### WORK INSTRUCTIONS
Could you copy, exactly as written, every line from the first line of the records through the one containing "والأسر المنتجة في"?

### PROVIDED DATA
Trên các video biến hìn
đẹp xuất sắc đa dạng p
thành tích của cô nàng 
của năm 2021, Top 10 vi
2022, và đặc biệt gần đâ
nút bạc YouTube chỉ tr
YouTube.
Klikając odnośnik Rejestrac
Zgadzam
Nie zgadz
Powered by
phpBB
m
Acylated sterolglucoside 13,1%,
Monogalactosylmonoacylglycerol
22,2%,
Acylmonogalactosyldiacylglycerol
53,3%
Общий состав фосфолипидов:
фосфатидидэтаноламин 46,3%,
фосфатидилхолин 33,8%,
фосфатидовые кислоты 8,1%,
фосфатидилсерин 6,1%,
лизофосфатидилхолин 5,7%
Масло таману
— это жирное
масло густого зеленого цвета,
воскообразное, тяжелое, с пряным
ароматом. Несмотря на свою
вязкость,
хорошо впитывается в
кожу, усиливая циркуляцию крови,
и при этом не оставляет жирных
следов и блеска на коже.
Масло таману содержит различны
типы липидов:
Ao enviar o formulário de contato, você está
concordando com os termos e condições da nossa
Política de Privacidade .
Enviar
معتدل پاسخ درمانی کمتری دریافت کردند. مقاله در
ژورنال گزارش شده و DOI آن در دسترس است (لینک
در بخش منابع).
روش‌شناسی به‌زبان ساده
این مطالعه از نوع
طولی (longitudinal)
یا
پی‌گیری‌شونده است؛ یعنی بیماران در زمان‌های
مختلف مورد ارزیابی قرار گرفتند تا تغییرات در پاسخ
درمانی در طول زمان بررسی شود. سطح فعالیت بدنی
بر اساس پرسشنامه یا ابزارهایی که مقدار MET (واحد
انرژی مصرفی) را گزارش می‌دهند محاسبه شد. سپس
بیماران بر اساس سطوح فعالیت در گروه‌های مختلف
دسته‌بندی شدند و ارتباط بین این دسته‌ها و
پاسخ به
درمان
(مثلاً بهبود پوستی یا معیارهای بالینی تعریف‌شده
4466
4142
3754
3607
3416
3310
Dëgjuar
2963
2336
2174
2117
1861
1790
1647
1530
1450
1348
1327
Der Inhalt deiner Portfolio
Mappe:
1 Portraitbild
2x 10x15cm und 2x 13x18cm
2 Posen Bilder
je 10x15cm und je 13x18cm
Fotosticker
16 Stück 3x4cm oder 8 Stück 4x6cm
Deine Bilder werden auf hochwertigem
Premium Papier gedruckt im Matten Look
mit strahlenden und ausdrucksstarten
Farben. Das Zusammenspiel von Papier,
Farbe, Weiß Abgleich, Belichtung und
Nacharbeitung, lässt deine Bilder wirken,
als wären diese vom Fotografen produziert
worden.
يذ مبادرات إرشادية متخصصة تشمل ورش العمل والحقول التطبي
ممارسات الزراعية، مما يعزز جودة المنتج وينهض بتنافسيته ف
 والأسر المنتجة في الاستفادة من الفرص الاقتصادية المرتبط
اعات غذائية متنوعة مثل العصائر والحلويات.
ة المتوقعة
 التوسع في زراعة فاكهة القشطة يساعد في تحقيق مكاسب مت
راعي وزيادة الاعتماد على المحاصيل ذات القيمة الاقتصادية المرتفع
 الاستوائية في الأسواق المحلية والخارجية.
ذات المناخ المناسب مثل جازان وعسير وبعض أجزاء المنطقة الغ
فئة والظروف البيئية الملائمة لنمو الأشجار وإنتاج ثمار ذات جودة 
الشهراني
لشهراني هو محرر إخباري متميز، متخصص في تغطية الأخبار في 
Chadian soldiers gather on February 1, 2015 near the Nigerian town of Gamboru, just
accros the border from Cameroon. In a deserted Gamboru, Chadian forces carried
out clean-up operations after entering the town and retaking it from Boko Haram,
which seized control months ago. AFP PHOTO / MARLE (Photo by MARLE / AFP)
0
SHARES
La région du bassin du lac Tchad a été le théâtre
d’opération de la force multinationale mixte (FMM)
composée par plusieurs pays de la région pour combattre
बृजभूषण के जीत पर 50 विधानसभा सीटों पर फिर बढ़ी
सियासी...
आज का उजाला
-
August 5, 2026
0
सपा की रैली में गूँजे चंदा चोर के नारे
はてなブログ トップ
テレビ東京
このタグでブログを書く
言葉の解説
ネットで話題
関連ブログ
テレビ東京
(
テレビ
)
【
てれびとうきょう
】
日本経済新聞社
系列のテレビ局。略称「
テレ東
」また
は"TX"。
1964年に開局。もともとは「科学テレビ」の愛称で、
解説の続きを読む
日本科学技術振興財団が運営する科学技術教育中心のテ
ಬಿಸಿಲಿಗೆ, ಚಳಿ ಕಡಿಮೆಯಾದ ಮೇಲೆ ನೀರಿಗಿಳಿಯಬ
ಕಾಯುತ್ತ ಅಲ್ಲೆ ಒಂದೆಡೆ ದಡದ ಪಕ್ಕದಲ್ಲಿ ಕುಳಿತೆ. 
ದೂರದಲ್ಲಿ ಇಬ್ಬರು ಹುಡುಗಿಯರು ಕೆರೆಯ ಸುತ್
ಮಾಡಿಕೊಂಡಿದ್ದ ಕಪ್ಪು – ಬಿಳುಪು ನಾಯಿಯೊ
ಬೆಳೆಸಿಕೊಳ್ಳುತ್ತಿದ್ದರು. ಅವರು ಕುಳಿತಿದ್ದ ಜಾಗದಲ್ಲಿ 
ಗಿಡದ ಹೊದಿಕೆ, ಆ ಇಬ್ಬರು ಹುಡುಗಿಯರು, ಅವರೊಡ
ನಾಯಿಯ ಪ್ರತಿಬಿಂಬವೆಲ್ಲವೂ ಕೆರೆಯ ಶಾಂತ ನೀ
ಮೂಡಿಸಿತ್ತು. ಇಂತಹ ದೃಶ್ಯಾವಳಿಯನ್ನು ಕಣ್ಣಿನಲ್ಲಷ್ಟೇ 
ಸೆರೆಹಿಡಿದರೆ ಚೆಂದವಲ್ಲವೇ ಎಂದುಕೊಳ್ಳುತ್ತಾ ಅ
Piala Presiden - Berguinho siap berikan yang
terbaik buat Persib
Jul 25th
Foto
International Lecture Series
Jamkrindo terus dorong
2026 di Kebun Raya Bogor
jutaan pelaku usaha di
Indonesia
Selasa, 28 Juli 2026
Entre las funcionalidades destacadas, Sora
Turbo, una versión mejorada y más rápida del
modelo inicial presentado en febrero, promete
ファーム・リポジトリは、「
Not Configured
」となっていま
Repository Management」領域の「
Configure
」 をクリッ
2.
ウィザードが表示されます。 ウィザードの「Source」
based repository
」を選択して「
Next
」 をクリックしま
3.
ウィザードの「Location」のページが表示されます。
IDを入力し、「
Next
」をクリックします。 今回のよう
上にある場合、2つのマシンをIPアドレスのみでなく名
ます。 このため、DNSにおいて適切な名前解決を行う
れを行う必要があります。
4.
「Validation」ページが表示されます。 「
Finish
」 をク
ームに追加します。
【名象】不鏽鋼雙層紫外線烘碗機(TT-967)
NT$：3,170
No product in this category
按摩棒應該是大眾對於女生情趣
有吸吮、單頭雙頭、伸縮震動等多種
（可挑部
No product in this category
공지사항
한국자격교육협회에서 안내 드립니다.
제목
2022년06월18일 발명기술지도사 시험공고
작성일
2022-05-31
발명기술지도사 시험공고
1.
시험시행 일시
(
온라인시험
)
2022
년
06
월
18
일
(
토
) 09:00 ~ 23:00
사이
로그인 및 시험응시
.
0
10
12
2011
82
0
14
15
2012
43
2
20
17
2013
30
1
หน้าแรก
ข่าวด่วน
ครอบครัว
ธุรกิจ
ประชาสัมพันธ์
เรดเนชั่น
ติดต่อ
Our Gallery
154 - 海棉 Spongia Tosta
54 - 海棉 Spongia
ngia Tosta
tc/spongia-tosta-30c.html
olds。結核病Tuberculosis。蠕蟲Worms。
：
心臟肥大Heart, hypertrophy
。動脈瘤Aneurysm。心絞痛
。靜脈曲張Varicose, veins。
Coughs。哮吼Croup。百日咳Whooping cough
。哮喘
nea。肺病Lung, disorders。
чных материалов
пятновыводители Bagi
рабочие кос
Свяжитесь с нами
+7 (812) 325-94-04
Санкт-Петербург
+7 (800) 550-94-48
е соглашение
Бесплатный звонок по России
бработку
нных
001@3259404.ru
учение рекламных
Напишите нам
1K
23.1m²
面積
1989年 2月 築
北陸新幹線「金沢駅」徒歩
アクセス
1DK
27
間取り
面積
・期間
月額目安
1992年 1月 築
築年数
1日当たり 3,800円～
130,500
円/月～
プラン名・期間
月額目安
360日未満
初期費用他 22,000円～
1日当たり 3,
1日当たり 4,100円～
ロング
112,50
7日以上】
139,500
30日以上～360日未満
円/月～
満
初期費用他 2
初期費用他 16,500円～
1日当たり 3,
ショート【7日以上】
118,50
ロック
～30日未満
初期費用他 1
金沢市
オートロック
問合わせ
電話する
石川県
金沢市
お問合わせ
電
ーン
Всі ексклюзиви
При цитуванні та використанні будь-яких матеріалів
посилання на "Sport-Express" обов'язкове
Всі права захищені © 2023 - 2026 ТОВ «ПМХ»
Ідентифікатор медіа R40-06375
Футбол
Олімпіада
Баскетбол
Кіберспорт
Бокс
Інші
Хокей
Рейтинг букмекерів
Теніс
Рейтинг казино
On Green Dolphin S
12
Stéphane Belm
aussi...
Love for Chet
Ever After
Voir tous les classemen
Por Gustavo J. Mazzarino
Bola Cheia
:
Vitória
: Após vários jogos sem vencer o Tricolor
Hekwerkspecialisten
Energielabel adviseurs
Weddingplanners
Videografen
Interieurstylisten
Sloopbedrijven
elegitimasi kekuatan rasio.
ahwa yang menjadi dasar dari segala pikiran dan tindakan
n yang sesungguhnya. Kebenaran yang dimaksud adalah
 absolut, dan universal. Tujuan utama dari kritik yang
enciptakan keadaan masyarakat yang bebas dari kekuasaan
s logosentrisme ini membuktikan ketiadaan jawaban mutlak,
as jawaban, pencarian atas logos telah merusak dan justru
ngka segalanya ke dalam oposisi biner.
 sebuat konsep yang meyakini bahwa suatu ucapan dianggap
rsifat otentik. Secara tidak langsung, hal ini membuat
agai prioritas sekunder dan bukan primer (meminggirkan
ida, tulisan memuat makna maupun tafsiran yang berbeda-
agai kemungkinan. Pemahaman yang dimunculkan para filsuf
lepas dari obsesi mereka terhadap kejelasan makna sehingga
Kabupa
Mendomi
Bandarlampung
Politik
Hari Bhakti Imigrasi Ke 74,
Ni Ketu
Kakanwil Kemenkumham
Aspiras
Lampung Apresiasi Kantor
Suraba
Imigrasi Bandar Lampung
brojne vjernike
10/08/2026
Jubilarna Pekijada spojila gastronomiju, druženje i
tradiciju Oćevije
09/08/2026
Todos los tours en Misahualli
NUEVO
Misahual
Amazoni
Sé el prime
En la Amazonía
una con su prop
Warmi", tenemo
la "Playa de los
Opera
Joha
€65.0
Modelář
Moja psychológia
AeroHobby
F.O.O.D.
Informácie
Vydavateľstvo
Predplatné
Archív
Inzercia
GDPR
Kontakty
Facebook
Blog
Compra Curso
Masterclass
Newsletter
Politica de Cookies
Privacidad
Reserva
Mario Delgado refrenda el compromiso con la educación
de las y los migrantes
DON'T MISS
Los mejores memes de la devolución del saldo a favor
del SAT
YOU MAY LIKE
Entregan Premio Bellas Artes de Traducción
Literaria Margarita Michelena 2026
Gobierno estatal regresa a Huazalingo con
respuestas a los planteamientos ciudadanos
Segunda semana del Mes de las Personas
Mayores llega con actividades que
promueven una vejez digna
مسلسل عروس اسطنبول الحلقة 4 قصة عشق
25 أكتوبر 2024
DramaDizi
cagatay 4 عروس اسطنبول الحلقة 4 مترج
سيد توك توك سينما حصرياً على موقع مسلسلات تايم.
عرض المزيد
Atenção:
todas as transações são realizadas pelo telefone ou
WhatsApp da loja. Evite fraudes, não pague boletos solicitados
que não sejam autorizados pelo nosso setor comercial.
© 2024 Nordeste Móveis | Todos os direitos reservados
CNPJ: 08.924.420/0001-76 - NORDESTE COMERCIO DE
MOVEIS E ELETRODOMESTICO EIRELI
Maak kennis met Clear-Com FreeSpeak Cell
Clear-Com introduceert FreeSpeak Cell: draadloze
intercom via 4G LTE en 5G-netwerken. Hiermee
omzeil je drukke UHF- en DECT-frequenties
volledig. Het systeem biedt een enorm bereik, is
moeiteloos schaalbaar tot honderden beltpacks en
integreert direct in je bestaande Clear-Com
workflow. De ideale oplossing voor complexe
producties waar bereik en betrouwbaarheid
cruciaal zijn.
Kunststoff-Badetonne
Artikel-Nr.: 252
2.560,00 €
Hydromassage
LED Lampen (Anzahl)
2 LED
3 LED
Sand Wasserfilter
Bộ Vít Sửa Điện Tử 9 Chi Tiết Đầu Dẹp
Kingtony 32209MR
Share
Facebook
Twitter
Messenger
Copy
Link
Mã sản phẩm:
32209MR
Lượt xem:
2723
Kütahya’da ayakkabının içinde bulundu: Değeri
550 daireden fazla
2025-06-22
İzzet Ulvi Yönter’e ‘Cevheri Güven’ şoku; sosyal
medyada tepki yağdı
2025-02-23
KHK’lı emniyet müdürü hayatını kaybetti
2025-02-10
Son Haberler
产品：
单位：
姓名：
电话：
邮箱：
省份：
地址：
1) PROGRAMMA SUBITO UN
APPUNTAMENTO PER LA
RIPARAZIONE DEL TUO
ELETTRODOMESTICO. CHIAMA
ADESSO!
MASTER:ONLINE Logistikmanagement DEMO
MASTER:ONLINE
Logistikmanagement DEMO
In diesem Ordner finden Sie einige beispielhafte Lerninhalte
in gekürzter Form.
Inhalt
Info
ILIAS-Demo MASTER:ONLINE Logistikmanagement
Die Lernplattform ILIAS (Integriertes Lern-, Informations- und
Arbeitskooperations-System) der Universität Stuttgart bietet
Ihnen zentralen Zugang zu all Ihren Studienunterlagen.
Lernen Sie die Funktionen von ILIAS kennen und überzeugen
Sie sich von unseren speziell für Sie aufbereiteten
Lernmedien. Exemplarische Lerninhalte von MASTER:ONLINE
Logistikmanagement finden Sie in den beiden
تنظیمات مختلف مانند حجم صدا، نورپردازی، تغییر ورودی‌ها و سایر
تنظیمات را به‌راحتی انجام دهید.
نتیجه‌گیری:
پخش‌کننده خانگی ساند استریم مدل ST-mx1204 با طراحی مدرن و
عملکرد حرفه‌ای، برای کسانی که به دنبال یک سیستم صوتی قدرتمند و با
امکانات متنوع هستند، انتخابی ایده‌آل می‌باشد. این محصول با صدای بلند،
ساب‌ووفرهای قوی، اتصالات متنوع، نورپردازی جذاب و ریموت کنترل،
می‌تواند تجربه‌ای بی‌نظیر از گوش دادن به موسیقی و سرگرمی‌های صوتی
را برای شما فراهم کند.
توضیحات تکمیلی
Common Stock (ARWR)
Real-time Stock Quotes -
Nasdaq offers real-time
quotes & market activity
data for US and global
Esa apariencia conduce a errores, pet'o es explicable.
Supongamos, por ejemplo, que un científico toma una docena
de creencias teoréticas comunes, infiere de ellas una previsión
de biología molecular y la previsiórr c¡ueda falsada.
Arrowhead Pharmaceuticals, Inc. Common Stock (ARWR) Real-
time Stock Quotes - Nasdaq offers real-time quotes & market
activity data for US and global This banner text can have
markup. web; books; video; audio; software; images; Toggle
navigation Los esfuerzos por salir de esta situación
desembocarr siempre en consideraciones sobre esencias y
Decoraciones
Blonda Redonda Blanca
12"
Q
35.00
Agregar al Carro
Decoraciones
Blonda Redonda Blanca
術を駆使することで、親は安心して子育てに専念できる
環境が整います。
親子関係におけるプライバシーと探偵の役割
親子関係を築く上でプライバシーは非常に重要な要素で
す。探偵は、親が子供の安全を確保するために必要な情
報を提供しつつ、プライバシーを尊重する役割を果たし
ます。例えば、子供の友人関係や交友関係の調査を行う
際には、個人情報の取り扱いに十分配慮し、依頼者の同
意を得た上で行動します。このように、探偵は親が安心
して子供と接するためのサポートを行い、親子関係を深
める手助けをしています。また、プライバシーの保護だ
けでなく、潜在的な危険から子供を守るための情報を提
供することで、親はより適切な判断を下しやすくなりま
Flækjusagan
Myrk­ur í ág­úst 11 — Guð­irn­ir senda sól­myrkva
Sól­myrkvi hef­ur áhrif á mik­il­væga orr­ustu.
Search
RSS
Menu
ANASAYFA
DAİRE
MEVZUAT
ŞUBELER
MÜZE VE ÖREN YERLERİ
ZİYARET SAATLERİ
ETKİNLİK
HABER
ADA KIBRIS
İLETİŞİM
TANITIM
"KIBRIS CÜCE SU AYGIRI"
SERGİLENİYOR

### EXERCISE SOLUTION
Trên các video biến hìn
đẹp xuất sắc đa dạng p
thành tích của cô nàng 
của năm 2021, Top 10 vi
2022, và đặc biệt gần đâ
nút bạc YouTube chỉ tr
YouTube.
Klikając odnośnik Rejestrac
Zgadzam
Nie zgadz
Powered by
phpBB
m
Acylated sterolglucoside 13,1%,
Monogalactosylmonoacylglycerol
22,2%,
Acylmonogalactosyldiacylglycerol
53,3%
Общий состав фосфолипидов:
фосфатидидэтаноламин 46,3%,
фосфатидилхолин 33,8%,
фосфатидовые кислоты 8,1%,
фосфатидилсерин 6,1%,
лизофосфатидилхолин 5,7%
Масло таману
— это жирное
масло густого зеленого цвета,
воскообразное, тяжелое, с пряным
ароматом. Несмотря на свою
вязкость,
хорошо впитывается в
кожу, усиливая циркуляцию крови,
и при этом не оставляет жирных
следов и блеска на коже.
Масло таману содержит различны
типы липидов:
Ao enviar o formulário de contato, você está
concordando com os termos e condições da nossa
Política de Privacidade .
Enviar
معتدل پاسخ درمانی کمتری دریافت کردند. مقاله در
ژورنال گزارش شده و DOI آن در دسترس است (لینک
در بخش منابع).
روش‌شناسی به‌زبان ساده
این مطالعه از نوع
طولی (longitudinal)
یا
پی‌گیری‌شونده است؛ یعنی بیماران در زمان‌های
مختلف مورد ارزیابی قرار گرفتند تا تغییرات در پاسخ
درمانی در طول زمان بررسی شود. سطح فعالیت بدنی
بر اساس پرسشنامه یا ابزارهایی که مقدار MET (واحد
انرژی مصرفی) را گزارش می‌دهند محاسبه شد. سپس
بیماران بر اساس سطوح فعالیت در گروه‌های مختلف
دسته‌بندی شدند و ارتباط بین این دسته‌ها و
پاسخ به
درمان
(مثلاً بهبود پوستی یا معیارهای بالینی تعریف‌شده
4466
4142
3754
3607
3416
3310
Dëgjuar
2963
2336
2174
2117
1861
1790
1647
1530
1450
1348
1327
Der Inhalt deiner Portfolio
Mappe:
1 Portraitbild
2x 10x15cm und 2x 13x18cm
2 Posen Bilder
je 10x15cm und je 13x18cm
Fotosticker
16 Stück 3x4cm oder 8 Stück 4x6cm
Deine Bilder werden auf hochwertigem
Premium Papier gedruckt im Matten Look
mit strahlenden und ausdrucksstarten
Farben. Das Zusammenspiel von Papier,
Farbe, Weiß Abgleich, Belichtung und
Nacharbeitung, lässt deine Bilder wirken,
als wären diese vom Fotografen produziert
worden.
يذ مبادرات إرشادية متخصصة تشمل ورش العمل والحقول التطبي
ممارسات الزراعية، مما يعزز جودة المنتج وينهض بتنافسيته ف
 والأسر المنتجة في الاستفادة من الفرص الاقتصادية المرتبط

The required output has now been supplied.